### What you should do
In the entries that follow, find every line containing "votre" and copy it.

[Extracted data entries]
┄┄┄┄┄┄┄┄┄┄
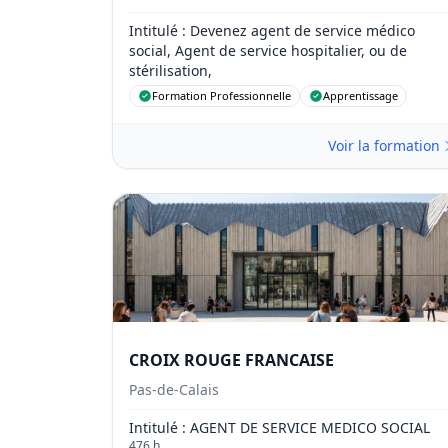
Intitulé
: Devenez agent de service médico
social, Agent de service hospitalier, ou de
stérilisation,
Formation Professionnelle
Apprentissage
Voir la formation
CROIX ROUGE FRANCAISE
Pas-de-Calais
Intitulé
: AGENT DE SERVICE MEDICO SOCIAL
476 h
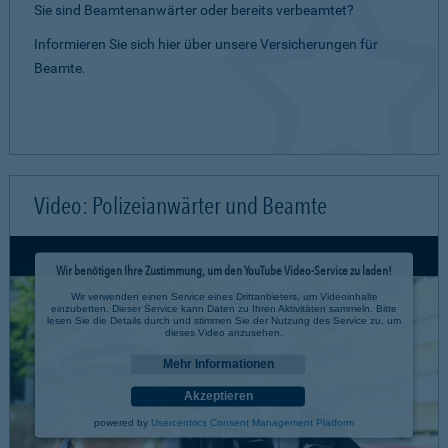
Sie sind Beamtenanwärter oder bereits verbeamtet?
Informieren Sie sich hier über unsere Versicherungen für
Beamte.
Video: Polizeianwärter und Beamte
Wir benötigen Ihre Zustimmung, um den YouTube Video-Service zu laden!
Wir verwenden einen Service eines Drittanbieters, um Videoinhalte
einzubetten. Dieser Service kann Daten zu Ihren Aktivitäten sammeln. Bitte
lesen Sie die Details durch und stimmen Sie der Nutzung des Service zu, um
dieses Video anzusehen.
Mehr Informationen
Akzeptieren
powered by
Usercentrics Consent Management Platform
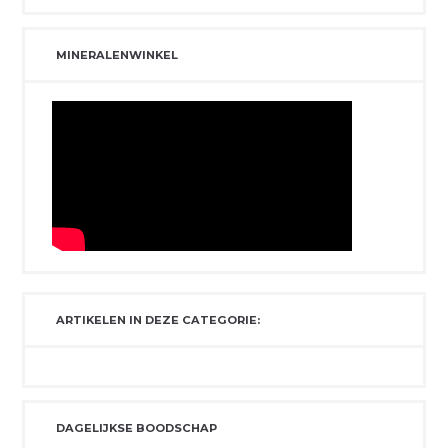
MINERALENWINKEL
ARTIKELEN IN DEZE CATEGORIE:
DAGELIJKSE BOODSCHAP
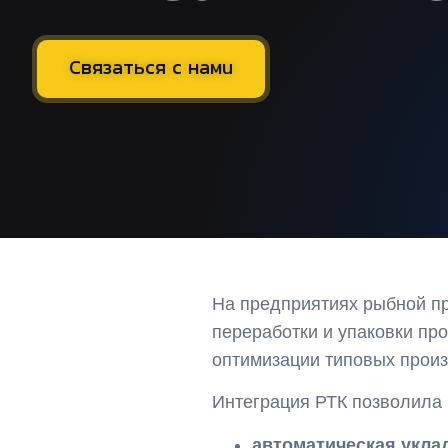
Связаться с нами
На предприятиях рыбной п
переработки и упаковки про
оптимизации типовых прои
Интеграция РТК позволила
автоматическая укла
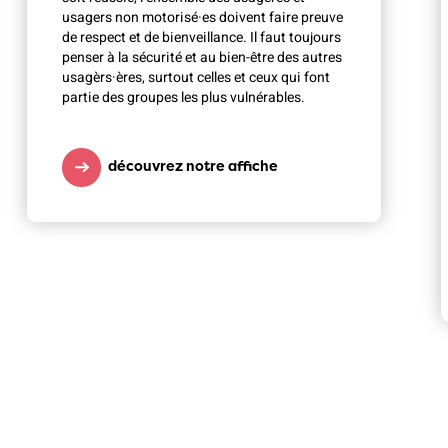
usagers non motorisé·es doivent faire preuve
de respect et de bienveillance. Il faut toujours
penser à la sécurité et au bien-être des autres
usagèrs·ères, surtout celles et ceux qui font
partie des groupes les plus vulnérables.
découvrez notre affiche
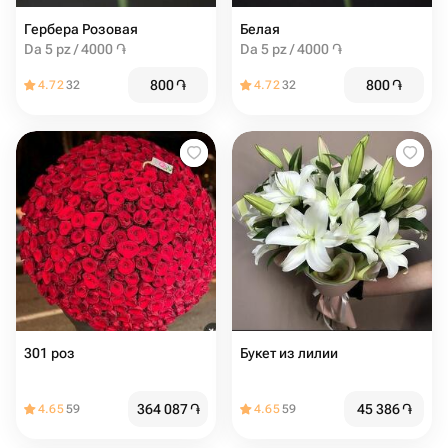
Гербера Розовая
Белая
Da 5 pz / 4000 ֏
Da 5 pz / 4000 ֏
800
֏
800
֏
4.72
32
4.72
32
301 роз
Букет из лилии
364 087
֏
45 386
֏
4.65
59
4.65
59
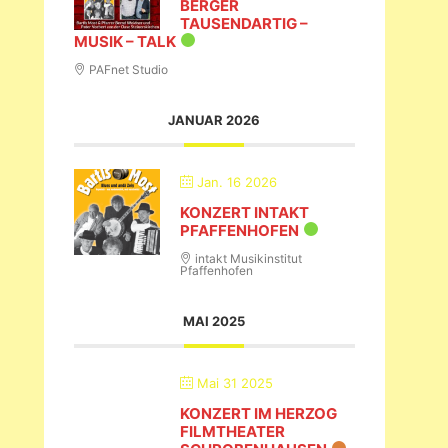
BERGER
TAUSENDARTIG –
MUSIK – TALK
PAFnet Studio
JANUAR 2026
Jan. 16 2026
KONZERT INTAKT
PFAFFENHOFEN
intakt Musikinstitut
Pfaffenhofen
MAI 2025
Mai 31 2025
KONZERT IM HERZOG
FILMTHEATER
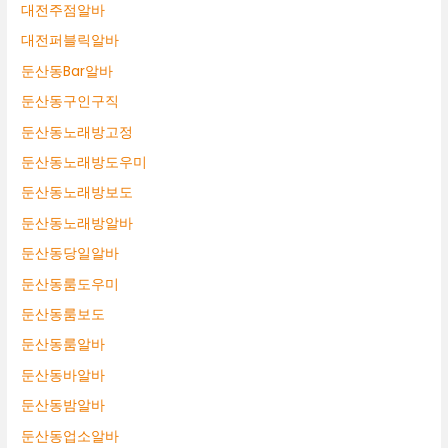
대전주점알바
대전퍼블릭알바
둔산동Bar알바
둔산동구인구직
둔산동노래방고정
둔산동노래방도우미
둔산동노래방보도
둔산동노래방알바
둔산동당일알바
둔산동룸도우미
둔산동룸보도
둔산동룸알바
둔산동바알바
둔산동밤알바
둔산동업소알바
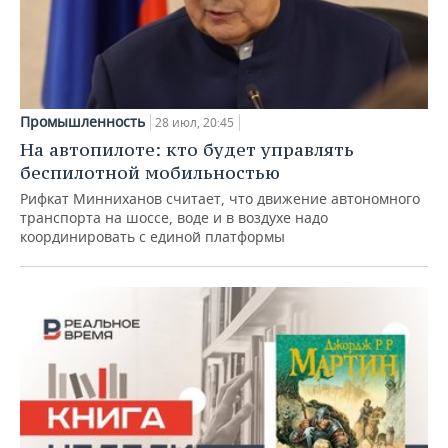
Промышленность
28 июл, 20:45
На автопилоте: кто будет управлять
беспилотной мобильностью
Рифкат Минниханов считает, что движение автономного
транспорта на шоссе, воде и в воздухе надо
координировать с единой платформы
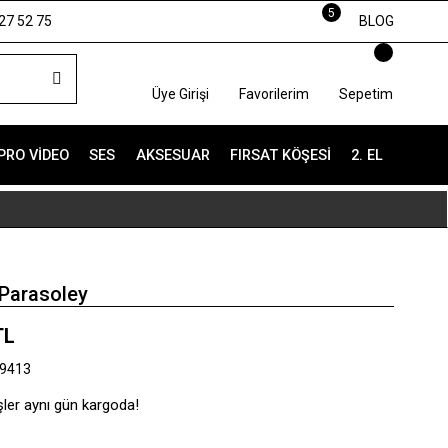
5
27 52 75
BLOG
Üye Girişi
Favorilerim
Sepetim
PRO VIDEO
SES
AKSESUAR
FIRSAT KÖŞESI
2. EL
Parasoley
TL
9413
şler aynı gün kargoda!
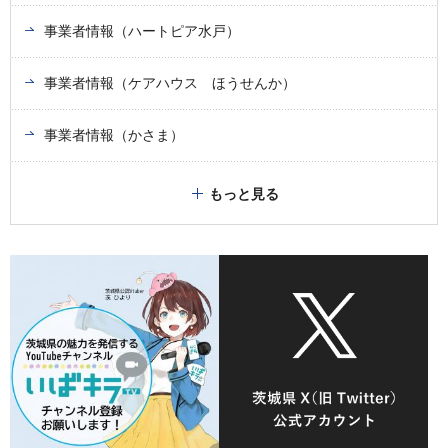
事業者情報（ハートピア水戸）
事業者情報（ケアハウス ほうせんか）
事業者情報（かさま）
もっと見る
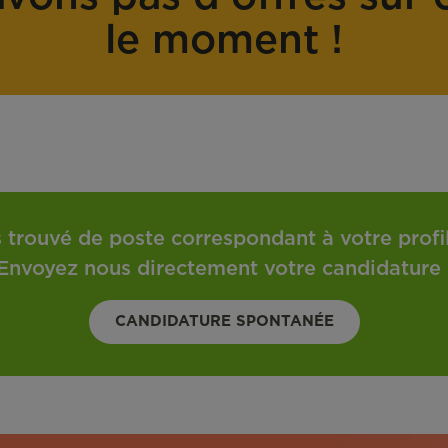
o
t
le moment !
n
r
t
a
r
v
a
a
t
i
l
 trouvé de poste correspondant à votre profil 
Envoyez nous directement votre candidature 
CANDIDATURE SPONTANÉE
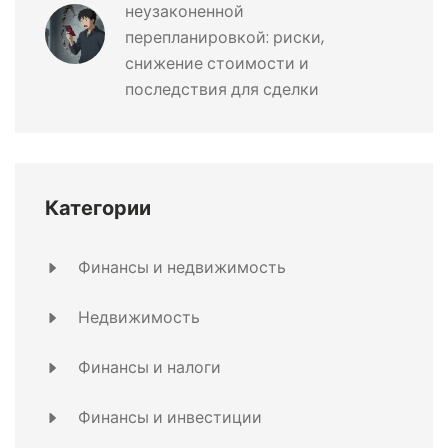
неузаконенной
перепланировкой: риски,
снижение стоимости и
последствия для сделки
Категории
Финансы и недвижимость
Недвижимость
Финансы и налоги
Финансы и инвестиции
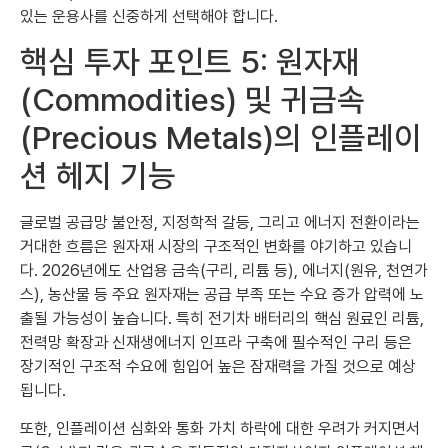
있는 운용사를 신중하게 선택해야 합니다.
핵심 투자 포인트 5: 원자재
(Commodities) 및 귀금속
(Precious Metals)의 인플레이
션 헤지 기능
글로벌 공급망 불안정, 지정학적 갈등, 그리고 에너지 전환이라는
거대한 흐름은 원자재 시장의 구조적인 변화를 야기하고 있습니
다. 2026년에도 산업용 금속(구리, 리튬 등), 에너지(원유, 천연가
스), 농산물 등 주요 원자재는 공급 부족 또는 수요 증가 압력에 노
출될 가능성이 높습니다. 특히 전기차 배터리의 핵심 원료인 리튬,
전력망 확장과 신재생에너지 인프라 구축에 필수적인 구리 등은
장기적인 구조적 수요에 힘입어 높은 잠재력을 가질 것으로 예상
됩니다.
또한, 인플레이션 심화와 통화 가치 하락에 대한 우려가 커지면서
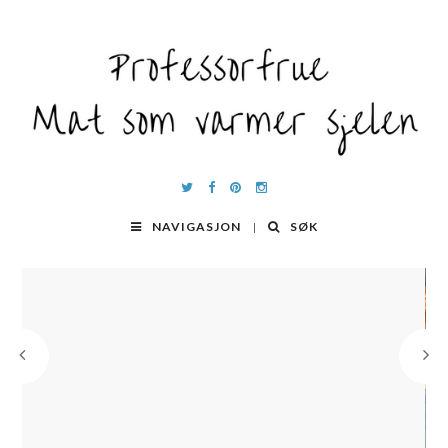
NAVIGASJON
SØK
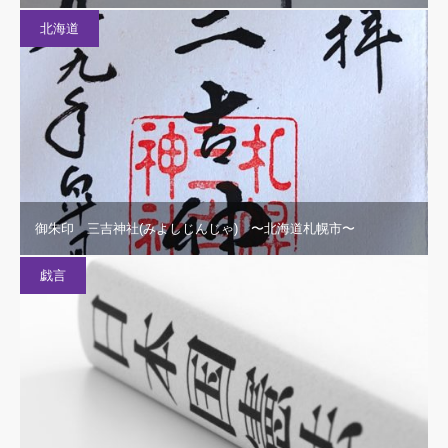
北海道
御朱印 三吉神社(みよしじんじゃ) 〜北海道札幌市〜
戯言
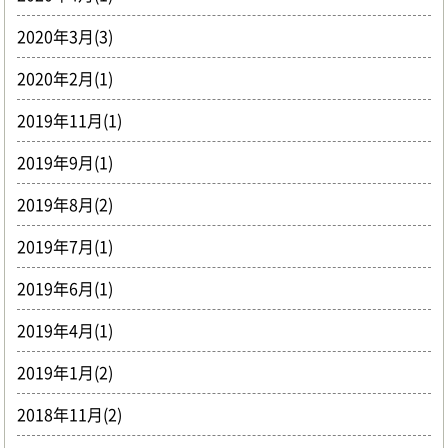
2020年3月(3)
2020年2月(1)
2019年11月(1)
2019年9月(1)
2019年8月(2)
2019年7月(1)
2019年6月(1)
2019年4月(1)
2019年1月(2)
2018年11月(2)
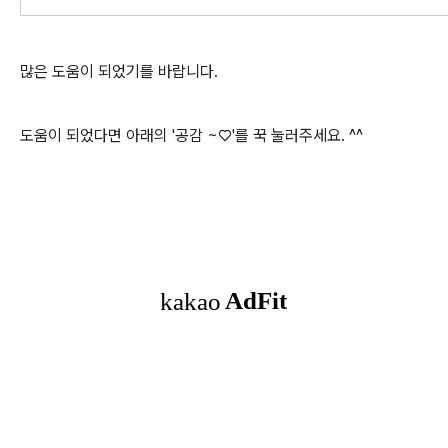
많은 도움이 되었기를 바랍니다.
도움이 되었다면 아래의 '공감 ~♡'를 꾹 눌러주세요. ^^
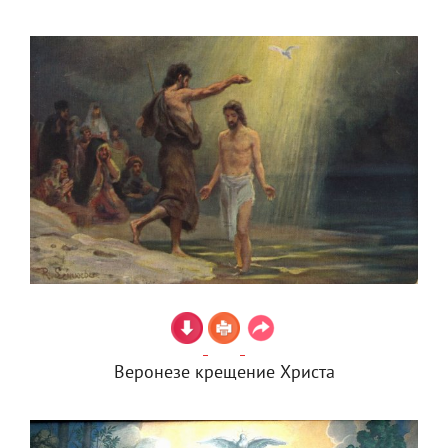
Веронезе крещение Христа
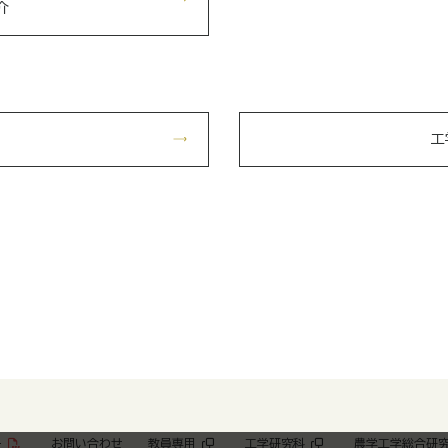
介
工
ー
お問い合わせ
教員専用
工学研究科
農学工学総合研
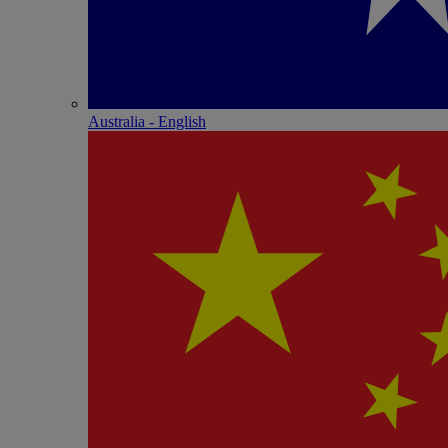
Australia - English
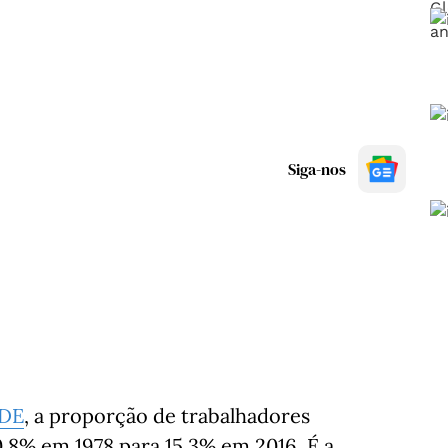
Siga-nos
CDE
, a proporção de trabalhadores
0,8% em 1978 para 15,3% em 2016. É a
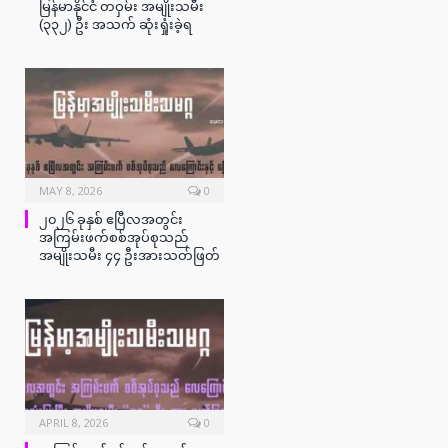
မြန်မာနိုင်ငံ တဝှမ်း အမျိုးသမီး
(၃၃၂) ဦး အသက် ဆုံးရှုံးခဲ့ရ
MAY 8, 2026
0
၂၀၂၆ ခုနှစ် ဧပြီလအတွင်း
အကြမ်းဖက်စစ်အုပ်စုသည်
အမျိုးသမီး ၄၄ ဦးအားသတ်ဖြတ်
APRIL 8, 2026
0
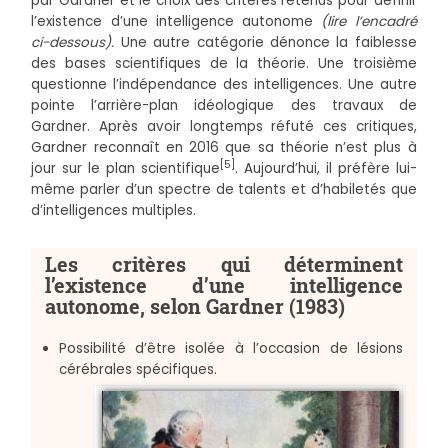
par Gardner et le choix des critères retenus pour définir
l’existence d’une intelligence autonome
(lire l’encadré
ci-dessous).
Une autre catégorie dénonce la faiblesse
des bases scientifiques de la théorie. Une troisième
questionne l’indépendance des intelligences. Une autre
pointe l’arrière-plan idéologique des travaux de
Gardner. Après avoir longtemps réfuté ces critiques,
Gardner reconnaît en 2016 que sa théorie n’est plus à
[5]
jour sur le plan scientifique
. Aujourd’hui, il préfère lui-
même parler d’un spectre de talents et d’habiletés que
d’intelligences multiples.
Les critères qui déterminent
l’existence d’une intelligence
autonome, selon Gardner (1983)
Possibilité d’être isolée à l’occasion de lésions
cérébrales spécifiques.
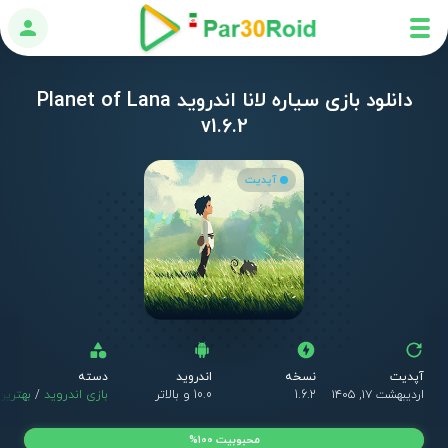
ورود
دانلود بازی سیاره لانا اندروید Planet of Lana
v1.6.2
آپدیت
آپدیت
نسخه
اندروید
دسته
اردیبهشت ۱۷, ۱۴۰۵
1.6.2
10.0 و بالاتر
بازی اندروید
/
بهترین‌
محبوبیت 100%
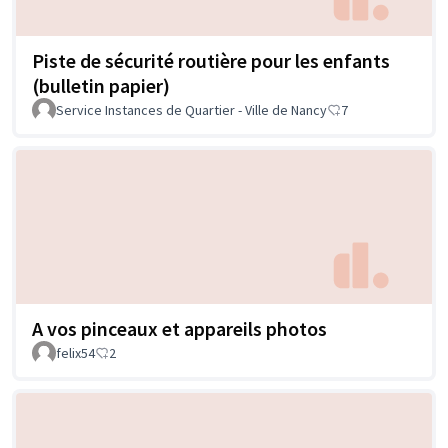
Piste de sécurité routière pour les enfants
(bulletin papier)
Service Instances de Quartier - Ville de Nancy
7
A vos pinceaux et appareils photos
felix54
2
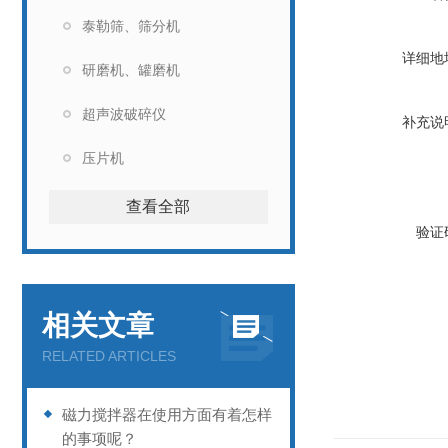
泰勒筛、筛分机
详细地
研磨机、罐磨机
超声波破碎仪
补充说
压片机
查看全部
验证
相关文章
RELATED ARTICLES
磁力搅拌器在使用方面有着怎样
的事项呢？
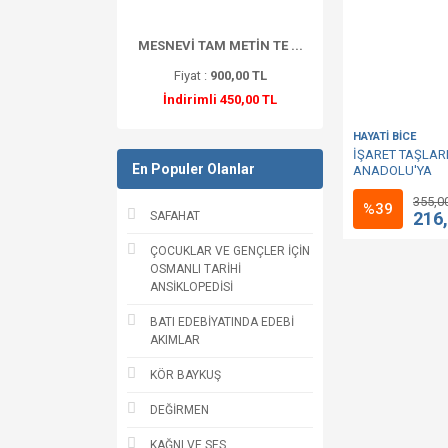
MESNEVİ TAM METİN TE ...
Fiyat :
900,00 TL
İndirimli 450,00 TL
HAYATİ BİCE
İŞARET TAŞLAR
En Populer Olanlar
ANADOLU'YA
355,0
%39
216
SAFAHAT
ÇOCUKLAR VE GENÇLER İÇİN
OSMANLI TARİHİ
ANSİKLOPEDİSİ
BATI EDEBİYATINDA EDEBİ
AKIMLAR
KÖR BAYKUŞ
DEĞİRMEN
KAĞNI VE SES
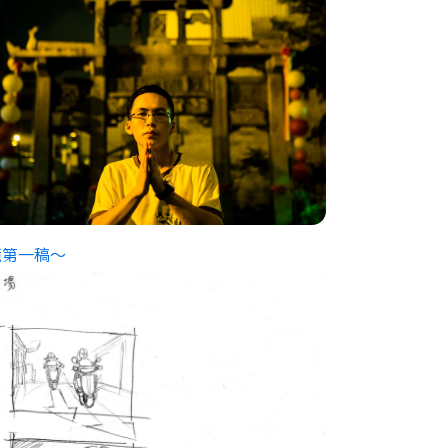
鏡第一稿～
┄┄┄┄┄┄┄┄┄┄
### Response below
 trouvé de poste correspondant à votre profil 
Envoyez nous directement votre candidature 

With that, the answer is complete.